Arango Celso, Bobes Julio
Servicio de Psiquiatria, Hospital 'Gregorio Marañon', Madrid, Spain.
Curr Med Res Opin. 2004 May;20(5):619-26. doi: 10.1185/030079904125003430.
In this commentary article we describe our clinical experience and provide our views on the use of quetiapine in the treatment of patients with acute exacerbations of schizophrenia. Some patients with acute schizophrenia may require parenteral medication; however, we believe that oral antipsychotics, either alone or in combination with other medications, have a key role to play as an initial and/or subsequent pharmacotherapeutic intervention. Quetiapine has beneficial calming properties and successfully treats the symptoms of aggression, anxiety and hostility that can accompany acute exacerbations of schizophrenia. Based upon a review of published findings, data presented at recent international psychiatric congresses and our clinical experience, we propose that a more rapid initiation schedule (for example, 400 mg by Day 2, increasing to 600 mg/day by Day 3 and often up to 800 mg/day by Day 4, or in severe cases 300 mg on Day 1, 600 mg on Day 2 and 900 mg on Day 3) than that currently described in quetiapine prescribing information can be used to provide safe, effective treatment in hospitalised patients with acute schizophrenia. (Note that lower doses are used in patients with first-episode schizophrenia.) Furthermore, while current prescribing information recommends that quetiapine be administered at doses up to 750 mg/day (800 mg/day in the USA and Canada), there is growing evidence that dosing up to 1600 mg/day of quetiapine has been well tolerated in some patients. In general, newer antipsychotics have superior tolerability profiles compared with conventional agents; however, clear differences in tolerability exist among the new generation antipsychotics. Quetiapine has an excellent tolerability profile offering high patient acceptability that, in turn, may promote patient adherence to medication and an improved quality of life. As such, we consider quetiapine to be a first-choice antipsychotic for the treatment of acute exacerbations of schizophrenia.
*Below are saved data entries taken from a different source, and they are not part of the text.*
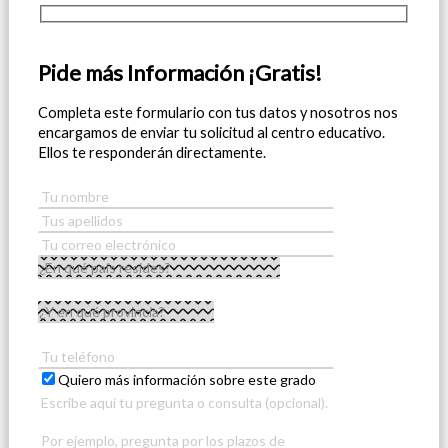
Pide más Información ¡Gratis!
Completa este formulario con tus datos y nosotros nos
encargamos de enviar tu solicitud al centro educativo.
Ellos te responderán directamente.
Quiero más información sobre este grado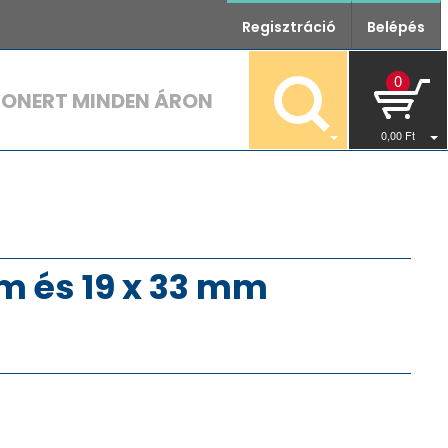
Regisztráció
Belépés
0
TONERT MINDEN ÁRON
0
,00
Ft
mm és 19 x 33 mm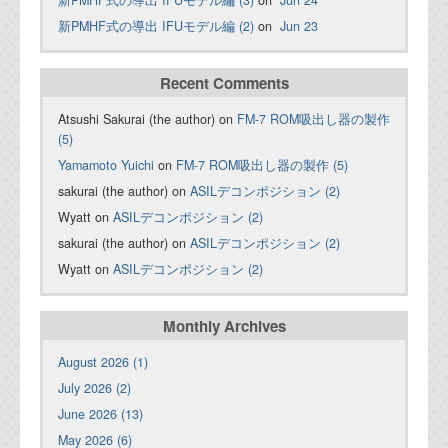
新PMHF式の導出 IFUモデル編 (3)
on
Jun 24
新PMHF式の導出 IFUモデル編 (2)
on
Jun 23
Recent Comments
Atsushi Sakurai (the author) on
FM-7 ROM吸出し器の製作
(5)
Yamamoto Yuichi
on
FM-7 ROM吸出し器の製作 (5)
sakurai (the author) on
ASILデコンポジション (2)
Wyatt on
ASILデコンポジション (2)
sakurai (the author) on
ASILデコンポジション (2)
Wyatt on
ASILデコンポジション (2)
Monthly Archives
August 2026 (1)
July 2026 (2)
June 2026 (13)
May 2026 (6)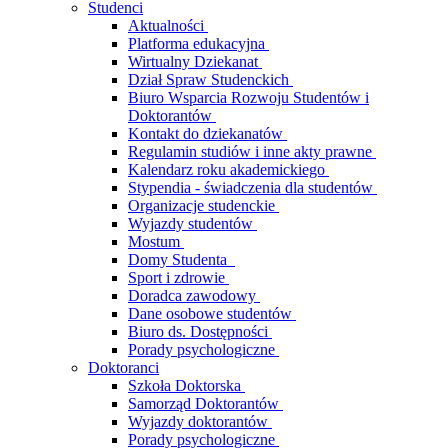
Studenci
Aktualności
Platforma edukacyjna
Wirtualny Dziekanat
Dział Spraw Studenckich
Biuro Wsparcia Rozwoju Studentów i
Doktorantów
Kontakt do dziekanatów
Regulamin studiów i inne akty prawne
Kalendarz roku akademickiego
Stypendia - świadczenia dla studentów
Organizacje studenckie
Wyjazdy studentów
Mostum
Domy Studenta
Sport i zdrowie
Doradca zawodowy
Dane osobowe studentów
Biuro ds. Dostępności
Porady psychologiczne
Doktoranci
Szkoła Doktorska
Samorząd Doktorantów
Wyjazdy doktorantów
Porady psychologiczne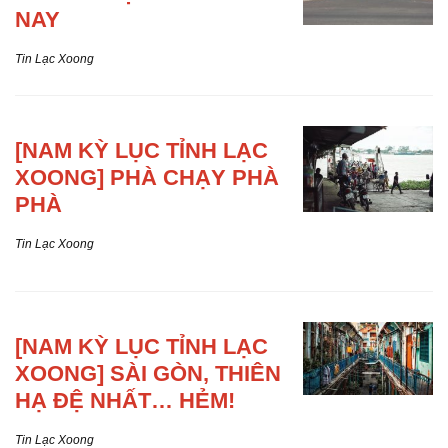
NAY
Tin Lạc Xoong
[NAM KỲ
LỤC TỈNH LẠC
XOONG] PHÀ CHẠY PHÀ
PHÀ
Tin Lạc Xoong
[NAM KỲ
LỤC TỈNH LẠC
XOONG] SÀI GÒN, THIÊN
HẠ ĐỆ NHẤT… HẺM!
Tin Lạc Xoong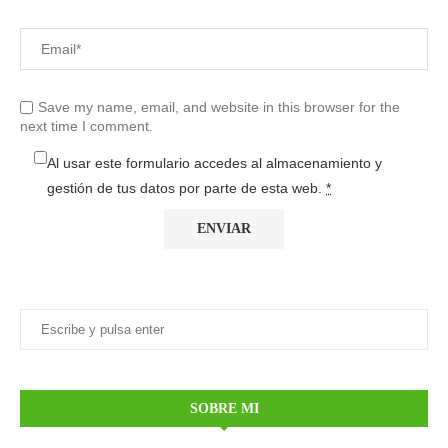
Save my name, email, and website in this browser for the
next time I comment.
Al usar este formulario accedes al almacenamiento y
gestión de tus datos por parte de esta web.
*
SOBRE MI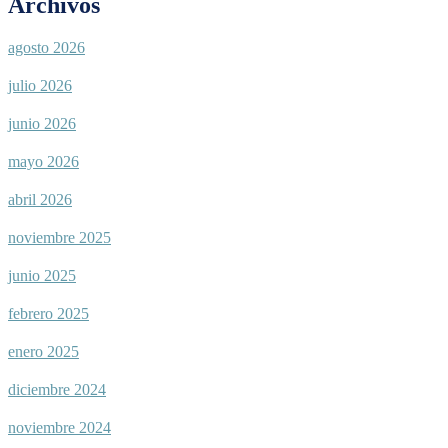
Archivos
agosto 2026
julio 2026
junio 2026
mayo 2026
abril 2026
noviembre 2025
junio 2025
febrero 2025
enero 2025
diciembre 2024
noviembre 2024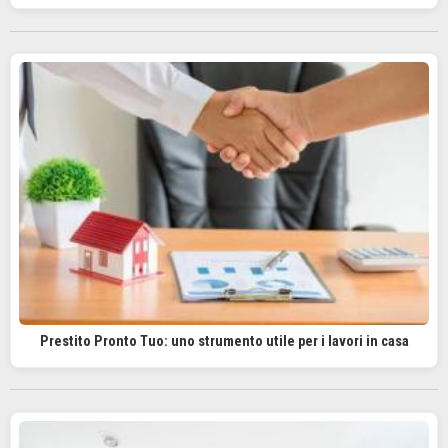
Prestito Pronto Tuo: uno strumento utile per i lavori in casa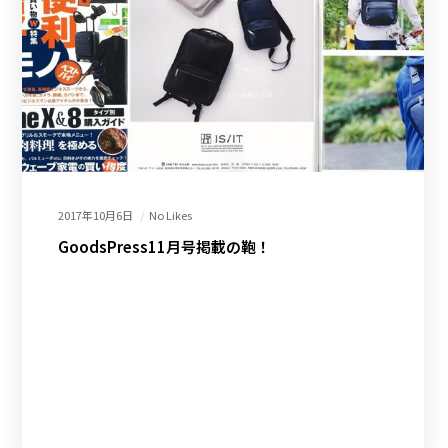
2017年10月6日
No Likes
GoodsPress11月号掲載の鞄！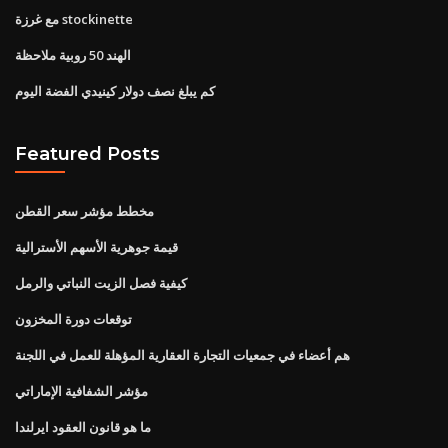
مع غرزة stockinette
الهند 50 روبية ملاحظة
كم يبلغ نصف دولار كينيدي الفضة اليوم
Featured Posts
مخطط مؤشر سعر القطن
قيمة جوهرية الأسهم الأسترالية
كيفية فصل الزيت النباتي والرمل
توقعات دورة المخزون
هم أعضاء في جمعيات التجارة العقارية المؤهلة للعمل في اللجنة
مؤشر الشفافية الإماراتي
ما هو قانون العقود ايرلندا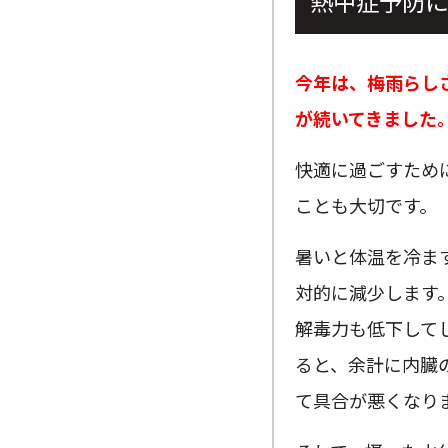
熱中症予防に
今年は、梅雨らし
が続いてきました
快適に過ごすため
ことも大切です。
暑いと体温を冷ま
対的に減少します
解毒力も低下して
ると、余計に内臓
て具合が悪くなり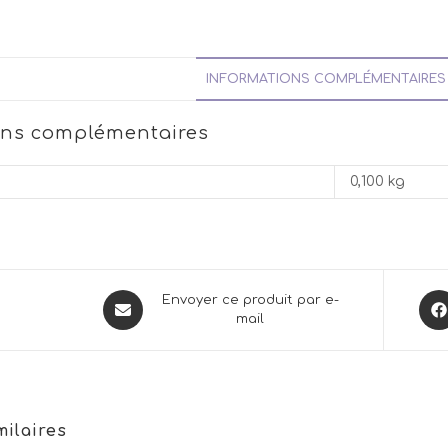
INFORMATIONS COMPLÉMENTAIRES
ons complémentaires
0,100 kg
Opens
Ope
Envoyer ce produit par e-
mail
in
in
a
a
new
new
window
win
milaires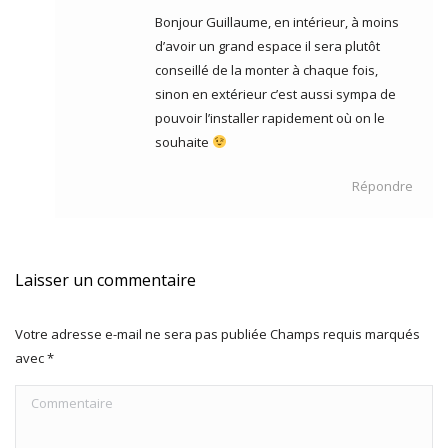
:
Bonjour Guillaume, en intérieur, à moins
d’avoir un grand espace il sera plutôt
conseillé de la monter à chaque fois,
sinon en extérieur c’est aussi sympa de
pouvoir l’installer rapidement où on le
souhaite
Répondre
Laisser un commentaire
Votre adresse e-mail ne sera pas publiée Champs requis marqués
avec
*
Commentaire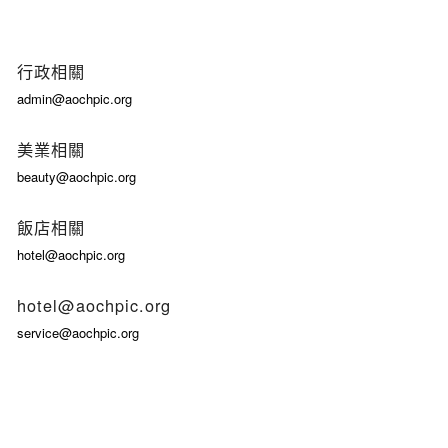
行政相關
admin@aochpic.org
美業相關
beauty@aochpic.org
飯店相關
hotel@aochpic.org
hotel@aochpic.org
service@aochpic.org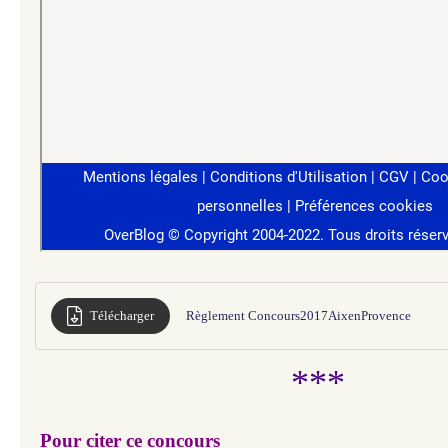
Télécharger
Règlement Concours2017AixenProvence
***
Pour citer ce concours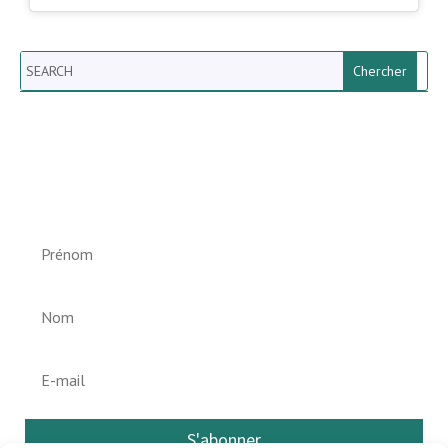
Search
Newsletter vun der Gemeng
Helperknapp
S'abonner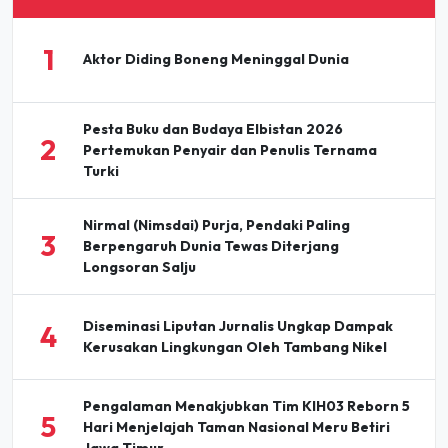
1
Aktor Diding Boneng Meninggal Dunia
Pesta Buku dan Budaya Elbistan 2026
2
Pertemukan Penyair dan Penulis Ternama
Turki
Nirmal (Nimsdai) Purja, Pendaki Paling
3
Berpengaruh Dunia Tewas Diterjang
Longsoran Salju
Diseminasi Liputan Jurnalis Ungkap Dampak
4
Kerusakan Lingkungan Oleh Tambang Nikel
Pengalaman Menakjubkan Tim KIH03 Reborn 5
5
Hari Menjelajah Taman Nasional Meru Betiri
Jawa Timur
在这篇评论文章中,我们描述了我们的临床经验,并就喹硫平在治疗精神分裂症急性加重患者中的应用发表我们的看法。一些急性精神分裂症患者可能需要胃肠外给药;然而,我们认为口服抗精神病药物,无论是单独使用还是与其他药物联合使用,作为初始和/或后续药物治疗干预都起着关键作用。喹硫平具有有益的镇静特性,并能成功治疗精神分裂症急性加重时可能伴随的攻击、焦虑和敌意症状。基于对已发表研究结果、近期国际精神病学大会上公布的数据以及我们临床经验的回顾,我们建议采用比喹硫平处方信息中目前描述的更快的起始给药方案(例如,第2天服用400mg,第3天增加至600mg/天,第4天通常增至800mg/天,或在严重病例中第1天服用300mg,第2天服用600mg,第3天服用900mg),以用于住院的急性精神分裂症患者的安全、有效治疗。(注意,首发精神分裂症患者使用较低剂量。)此外,虽然目前的处方信息建议喹硫平的给药剂量最高为750mg/天(在美国和加拿大为800mg/天),但越来越多的证据表明,一些患者对高达1600mg/天的喹硫平剂量耐受性良好。一般来说,新型抗精神病药物与传统药物相比具有更好的耐受性;然而,新一代抗精神病药物在耐受性方面存在明显差异。喹硫平具有出色的耐受性,患者接受度高,这反过来可能会促进患者坚持用药并改善生活质量。因此,我们认为喹硫平是治疗精神分裂症急性加重的首选抗精神病药物。